Na sequência, o Sips faz uma releitura do highball – geralmente um whisky com ginger ale ou uma soda cítrica qualquer.  Aqui, ele é feito com whisky defumado e soda de calamansi (uma fruta cítrica do Sudeste Asiático). Esfumaça a boca, não queima a garganta, e já te deixa nas cordas. Você oficialmente entra no clima.

Dali para frente, é fantasia. 

Da floresta gelada, vem uma bola de gelo espetada com folhinhas lambrecadas de mel. Lambidas as folhas, o barman despeja no mesmo recipiente uma dose a base de vinho com licores de musgo e resina que é tipo lamber uma árvore – se lamber uma árvore fosse bom.

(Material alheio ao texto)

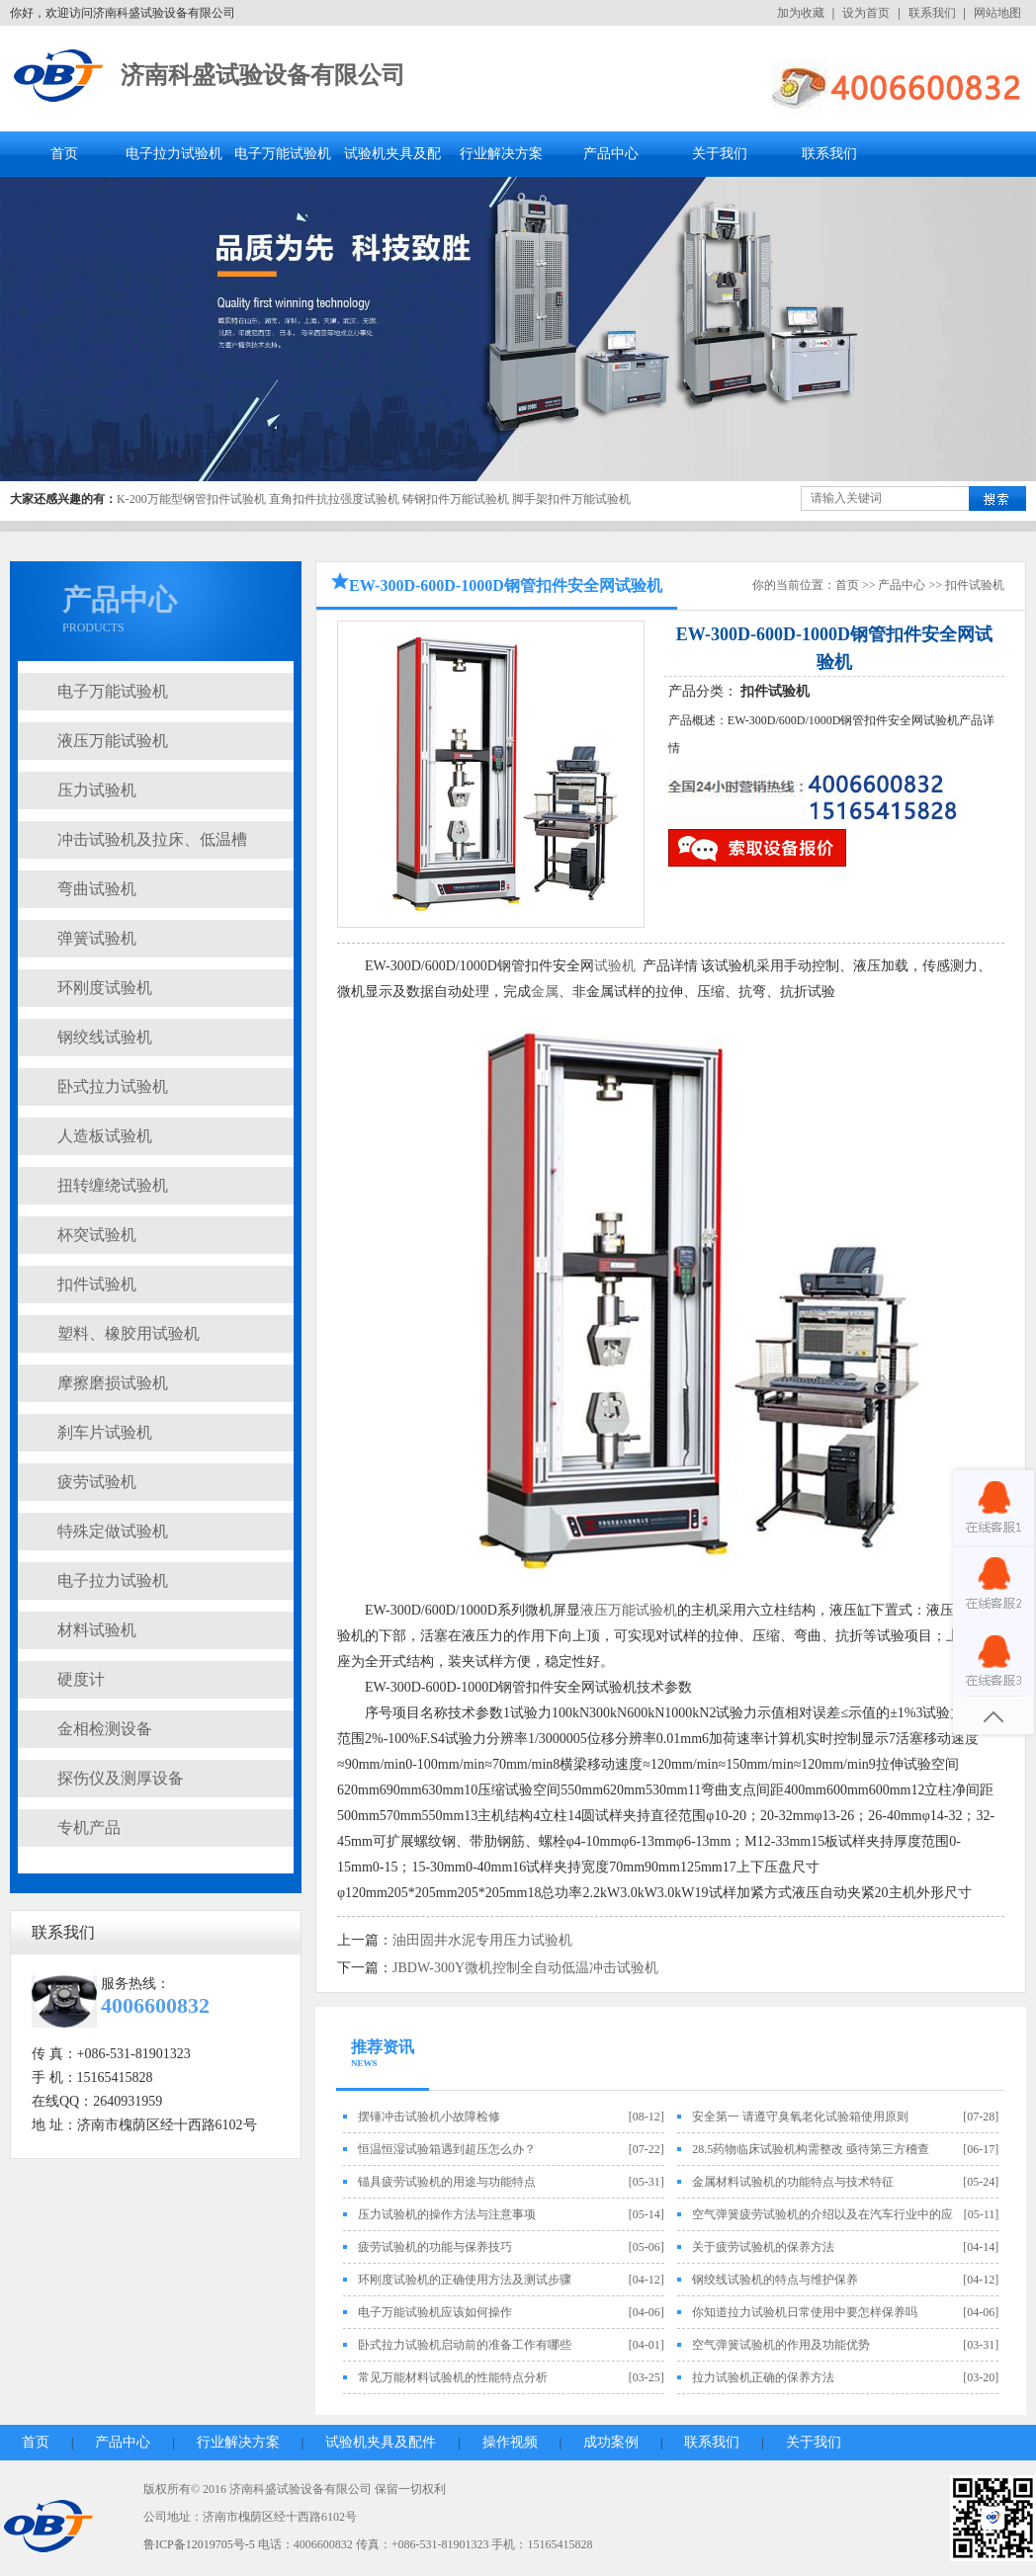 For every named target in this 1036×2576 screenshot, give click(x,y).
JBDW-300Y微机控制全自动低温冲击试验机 (525, 1967)
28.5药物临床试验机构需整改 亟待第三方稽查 (810, 2149)
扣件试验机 (96, 1284)
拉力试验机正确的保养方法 (763, 2377)
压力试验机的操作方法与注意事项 (447, 2214)
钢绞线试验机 (104, 1037)
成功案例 (611, 2442)
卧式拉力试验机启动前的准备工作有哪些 (464, 2345)
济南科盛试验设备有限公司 (263, 75)
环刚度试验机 (104, 987)
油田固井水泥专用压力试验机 (482, 1940)
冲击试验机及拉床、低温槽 (152, 839)
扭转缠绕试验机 (112, 1185)
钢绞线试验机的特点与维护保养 (775, 2279)
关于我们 (719, 153)
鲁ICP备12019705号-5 (199, 2544)
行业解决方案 (501, 153)
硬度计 (81, 1679)
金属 (545, 991)
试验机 (615, 965)
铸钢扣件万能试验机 (455, 499)
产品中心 (611, 153)
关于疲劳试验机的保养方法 (763, 2247)
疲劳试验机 (96, 1481)
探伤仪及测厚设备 (120, 1778)
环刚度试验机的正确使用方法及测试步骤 (464, 2279)
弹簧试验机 (96, 938)
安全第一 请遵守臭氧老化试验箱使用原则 (800, 2116)
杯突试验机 (96, 1234)
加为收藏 (800, 13)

O próximo drinque – extremamente amadeirado e gorduroso – é uma fusão de três variedades de Jerez (palo cortado, oloroso e amontillado) harmonizada com pasta e azeite de avelã e escamas de sal Maldon.

O azeite real, de oliva mesmo, surge em outro momento e em gotas — no picante bloody mary de cenoura e ouriço do mar.

Nessa altura, o paladar já pede alguma doçura – e o pedido é atendido com um drinque-sobremesa que leva suco de cereja ácida, licores de cereja e ervas, nibs de cacau, pimenta rosa e leite de amêndoas. Tudo que um bombom de cereja sonhou em ser um dia.

Para finalizar, um último truque. Um suposto docinho no formato de um tomate e casquinha de manteiga de cacau e pasta de avelã. Recheio sólido, né? Não: suco de laranja.

Não vá esperando um mega porre, ainda que ao passar pelas cortinas no caminho de volta a vida já pareça mais leve.

Mesmo sem mastigar nada, a sensação que fica é de saciedade completa. Talvez uma declaração sobre a engenhosidade incontestável das bebidas do Sips. (Se for lá depois de ler este texto, pergunte à garça.)

O Sips foi fundado há apenas três anos por Marc Álvarez, um espanhol que comandou os bares do grupo elBarri por oito anos; o elBarri, que fechou depois da pandemia, era um projeto de Albert Adrià, irmão do celebrado chef do elBulli.

O outro fundador do Sips é Simone Caporale, o italiano que levou o Artesian at The Langham, em Londres, ao posto de melhor bar do mundo por quatro anos seguidos.

A experiência é servida para grupos de até 4 pessoas, custa 75 euros por cabeça e funciona de quinta a sábado. 

Agora em outubro, criaram uma versão estendida, com 15 fases – mas essa aí, eu não me responsabilizo se der porre.